A lender will use your score to help assess an application for a loan and thus decide on the risk associated with lending money. The risk that is decided on will affect whether a customer is accepted for a loan and if so, the interest rate associated to the proposed loan.
Each individual lender will have their own criteria for how to judge your risk. It helps to have a good credit report, although it is not a guarantee to be accepted for a loan.
Any individual can get hold of their own credit report to see their credit scoring situation, and perhaps take steps on how to improve it by evaluating the information on it. The standard cost of a credit report is £2. However some credit report companies offer 30 days free-trials. Be sure to cancel your subscription before the 30 days expires so that you are not hit with charges. By checking the report, you may be able to improve your rating if there are mistakes on it – if so you should inform the credit agency.
A credit report usually holds the following information:
Your credit scoring file also includes your personal situation details such as your name and date of birth, current and previous address, whether you are or not on the electoral register, and if you have committed a fraudulent act.
As mentioned previously, the first step should always be to obtain a copy of your credit report and check for mistakes. If you find any errors, then report them to the credit agency so that they can be removed. This should then improve your credit rating.
Cancel unused credit cards. Unused cards can actually affect your rating as they act as existing credit available to you so could restrict getting “extra” credit. If you have no intention of using a card again,
then cancel it.
Don’t make multiple finance applications. If lenders see an individual making multiple attempts to obtain finance, they may interpret this as a sign of desperation. It could also be a sign of impending financial difficulties.
Applying less frequently suggests greater stability in your financial affairs.
Do not tarnish your rating by association. Avoid financial links with anyone, individual or organisation, which has a mixed credit history. For example, if your partner has a poor credit rating, it may be in your interest not to have a joint account.

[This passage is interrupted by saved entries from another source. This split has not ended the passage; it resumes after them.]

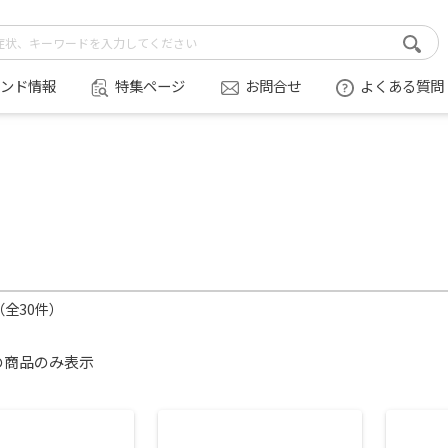
ンド情報
特集ページ
お問合せ
よくある質問
件（全30件）
の商品のみ表示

Pay your bills on time. Pretty self-explanatory, but missing payments on bills could have a detrimental effect on your credit rating. What’s more, by paying on time, this portrays you as dependable and in control
of your financial affairs.
Make sure you are on the electoral roll. Again this is good for your rating as it suggests stability and also community involvement. This is always a plus with lenders.
Have a landline number. Again, this suggests stability to a lender.
Stay at one address. Stability etc.
Do not lie on credit application forms. Inconsistencies can have a negative effect on your credit score. Lenders could even consider this fraudulent.
Use a credit-builder prepaid card. Some prepaid cards have a credit-building option that can improve your credit score. The way this works is you are ‘loaned’ an amount, usually £60, by the prepaid card company.
You sign a credit agreement and pay the card company a monthly fee of £5 to repay your £60 ‘loan’. At the end of the year, providing you have not missed any fee payments, this will be recorded on your credit report. It will show as 12 months of successful repayments. However, there are fees, so tread carefully.
And one extra obvious tip – reduce your debts!